Fin avril 2006, la Chambre des Représentants de la République de Bosnie-Herzégovine a fait échouer le projet de modification de la Constitution. Deux voix seulement ont manqué lors du vote : 26 députés ont voté en faveur du texte et 16 contre. Les amendements proposés étaient le fruit d'un accord entre le Parti d'action démocratique, la Communauté démocratique croate, le Parti social-démocrate, le Parti des sociaux-démocrates indépendants et le Parti du progrès démocratique. Pour renforcer l'exécutif bosniaque, ils prévoyaient, entre autres, la fin de la Présidence collégiale et son remplacement par un Président assisté de deux députés présidents - le Premier ministre et le président du Parlement - qui auraient occupé le poste en alternance. Ce rejet des amendements est une victoire pour le Parti pour la Bosnie-Herzégovine dont le leader, Haris Silajdzic, avait critiqué la modification constitutionnelle prévue au prétexte qu'elle ne modifiait pas réellement la structure de la Bosnie-Herzégovine. Il a mené campagne contre la réforme de la Loi fondamentale en se prononçant pour une Bosnie sans entités (« Bez entita » était il y a encore quelques années le slogan de son Parti). De nombreux observateurs l'ont accusé d'avoir défendu le rejet des amendements à des fins électoralistes. L'ancien ministre de l'Intérieur de la Fédération de Bosnie-Herzégovine, Mehmed Zilic, a enfreint les consignes de vote de son parti et s'est également prononcé contre la modification de la Constitution. Il a justifié son vote en expliquant qu'il était nécessaire, avant de modifier la Loi fondamentale, d'abolir les symboles de la République serbe et d'attendre l'issue du procès instruit par la Cour Internationale de Justice. Le Parti radical serbe-Vojislav Seselj (SRS-VS), la Communauté Démocratique Croate-1990 et les deux députés indépendants ont également voté contre les amendements.

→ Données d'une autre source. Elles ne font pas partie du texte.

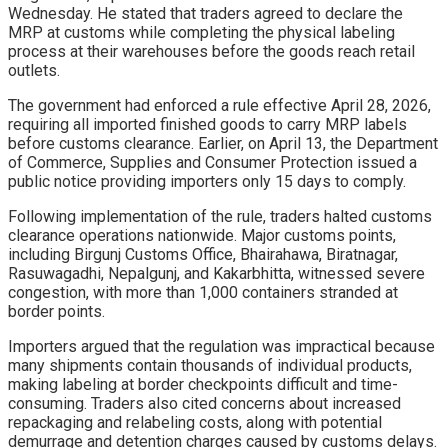
Wednesday. He stated that traders agreed to declare the
MRP at customs while completing the physical labeling
process at their warehouses before the goods reach retail
outlets.
The government had enforced a rule effective April 28, 2026,
requiring all imported finished goods to carry MRP labels
before customs clearance. Earlier, on April 13, the Department
of Commerce, Supplies and Consumer Protection issued a
public notice providing importers only 15 days to comply.
Following implementation of the rule, traders halted customs
clearance operations nationwide. Major customs points,
including Birgunj Customs Office, Bhairahawa, Biratnagar,
Rasuwagadhi, Nepalgunj, and Kakarbhitta, witnessed severe
congestion, with more than 1,000 containers stranded at
border points.
Importers argued that the regulation was impractical because
many shipments contain thousands of individual products,
making labeling at border checkpoints difficult and time-
consuming. Traders also cited concerns about increased
repackaging and relabeling costs, along with potential
demurrage and detention charges caused by customs delays.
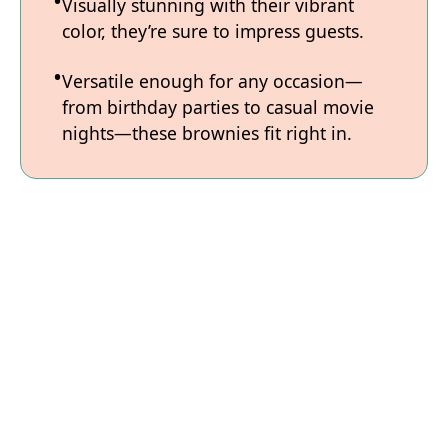
Visually stunning with their vibrant
color, they’re sure to impress guests.
Versatile enough for any occasion—
from birthday parties to casual movie
nights—these brownies fit right in.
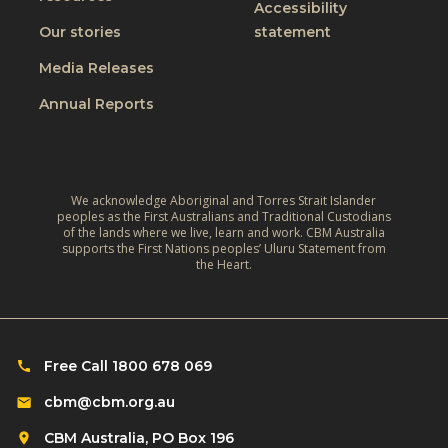
t
Accessibility
i
t
W
Our stories
statement
v
h
o
e
Media Releases
e
r
,
L
Annual Reports
l
C
i
d
l
v
:
i
e
A
m
We acknowledge Aboriginal and Torres Strait Islander
s
r
peoples as the First Australians and Traditional Custodians
a
o
of the lands where we live, learn and work. CBM Australia
e
t
supports the First Nations peoples’ Uluru Statement from
f
f
the Heart.
e
C
l
‑
h
e
R
i
c
e
l
Free Call 1800 678 069
t
s
d
i
cbm@cbm.org.au
i
r
o
l
CBM Australia, PO Box 196
e
n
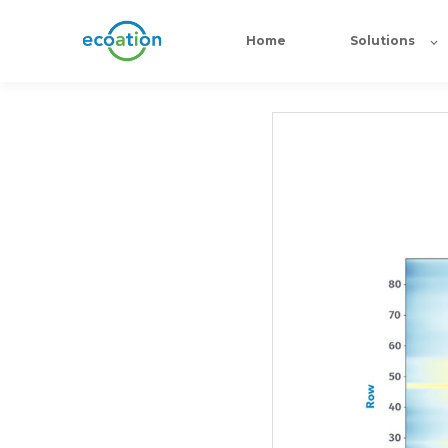
Home
Solutions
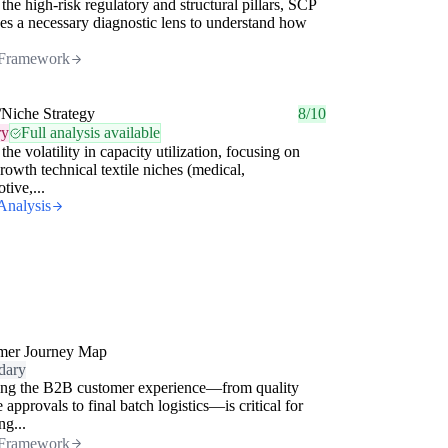
the high-risk regulatory and structural pillars, SCP
es a necessary diagnostic lens to understand how
Framework
/Niche Strategy
8/10
ry
Full analysis available
the volatility in capacity utilization, focusing on
rowth technical textile niches (medical,
tive,...
Analysis
mer Journey Map
dary
ng the B2B customer experience—from quality
 approvals to final batch logistics—is critical for
ng...
Framework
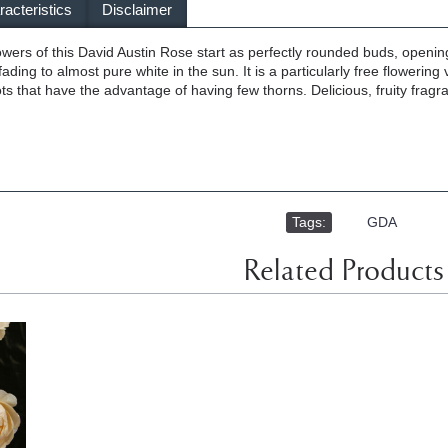
acteristics
Disclaimer
wers of this David Austin Rose start as perfectly rounded buds, opening 
 fading to almost pure white in the sun. It is a particularly free flowering
 that have the advantage of having few thorns. Delicious, fruity fragranc
Tags:
,
GDA
Related Products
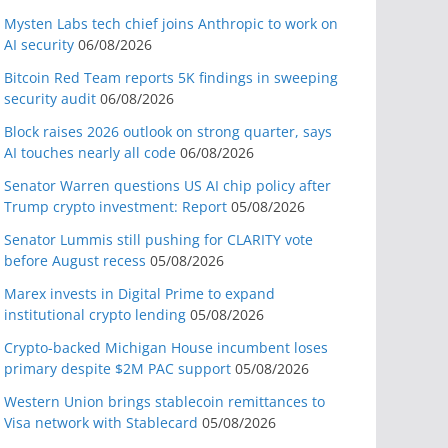
Mysten Labs tech chief joins Anthropic to work on
AI security
06/08/2026
Bitcoin Red Team reports 5K findings in sweeping
security audit
06/08/2026
Block raises 2026 outlook on strong quarter, says
AI touches nearly all code
06/08/2026
Senator Warren questions US AI chip policy after
Trump crypto investment: Report
05/08/2026
Senator Lummis still pushing for CLARITY vote
before August recess
05/08/2026
Marex invests in Digital Prime to expand
institutional crypto lending
05/08/2026
Crypto-backed Michigan House incumbent loses
primary despite $2M PAC support
05/08/2026
Western Union brings stablecoin remittances to
Visa network with Stablecard
05/08/2026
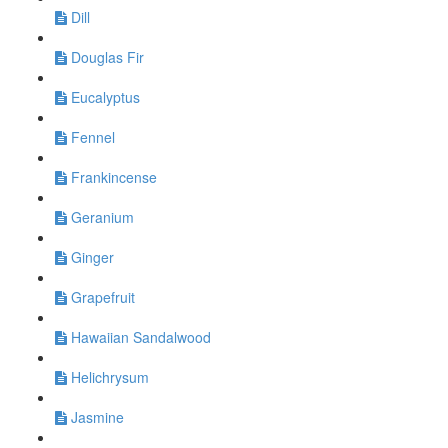
Dill
Douglas Fir
Eucalyptus
Fennel
Frankincense
Geranium
Ginger
Grapefruit
Hawaiian Sandalwood
Helichrysum
Jasmine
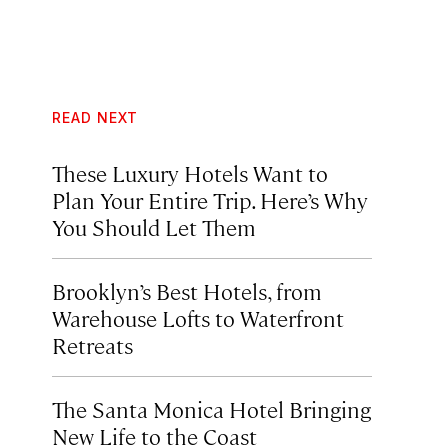
READ NEXT
These Luxury Hotels Want to
Plan Your Entire Trip. Here’s Why
You Should Let Them
Brooklyn’s Best Hotels, from
Warehouse Lofts to Waterfront
Retreats
The Santa Monica Hotel Bringing
New Life to the Coast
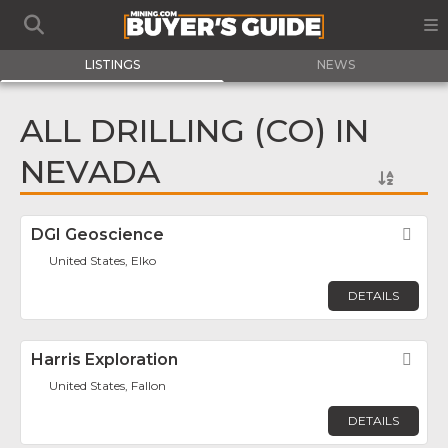
LISTINGS
NEWS
ALL DRILLING (CO) IN
NEVADA
DGI Geoscience
Fav
United States, Elko
DETAILS
Harris Exploration
Fav
United States, Fallon
DETAILS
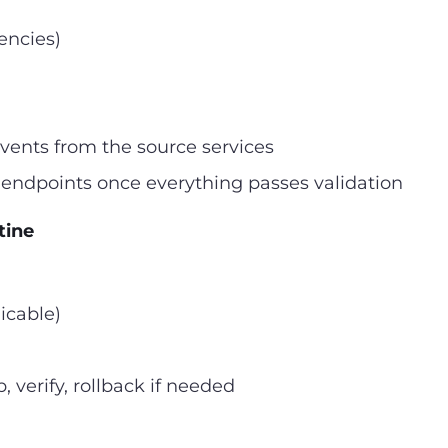
encies)
events from the source services
endpoints once everything passes validation
tine
icable)
 verify, rollback if needed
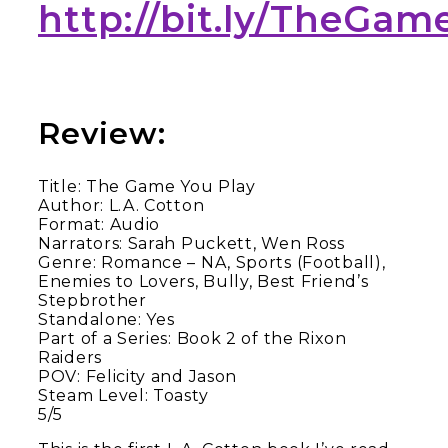
http://bit.ly/TheGa
Review:
Title: The Game You Play
Author: L.A. Cotton
Format: Audio
Narrators: Sarah Puckett, Wen Ross
Genre: Romance – NA, Sports (Football),
Enemies to Lovers, Bully, Best Friend’s
Stepbrother
Standalone: Yes
Part of a Series: Book 2 of the Rixon
Raiders
POV: Felicity and Jason
Steam Level: Toasty
5/5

Selon une enquête d'opinion réalisée par l'institut IRI, la majorité des Bosniaques étaient favorables à une modification de la Constitution : 53,5 % contre 26 % et 19,4% ne se prononçant pas. Les habitants de la Fédération de Bosnie-Herzégovine étaient les plus nombreux à se prononcer en faveur de la modification de la Loi fondamentale (57,5 % contre 48,5 % parmi les habitants de la République serbe). La communauté musulmane y était la plus favorable (60,6 % contre 50,3 % parmi les Croates et 44,9 % parmi les Serbes).

L'Union européenne a maintes fois signifié aux autorités bosniaques que le maintien du système actuel priverait le pays de tout accès à l'Union européenne. « La Bosnie-Herzégovine risque de manquer sa chance de se rapprocher de l'Union européenne à cause de la lenteur des réformes », a déclaré Reinhard Priebe, chef Élargissement de la Commission européenne. L'ouverture de négociations avec la Bosnie-Herzégovine avait été approuvée après que les deux entités du pays - la Fédération de Bosnie-Herzégovine et la République serbe - se furent mises d'accord sur la création d'une force de police multiethnique unique. Mais depuis, les leaders de la République serbe ont cessé de participer aux travaux visant à mettre en place cette force de police déclarant qu'ils souhaitent conserver leur propre ministre de l'Intérieur. D'autres réformes économiques ou concernant l'éducation ou les médias sont toujours inachevées. Les négociations sur la modification de la Constitution devraient se poursuivre après les élections du 1er octobre prochain.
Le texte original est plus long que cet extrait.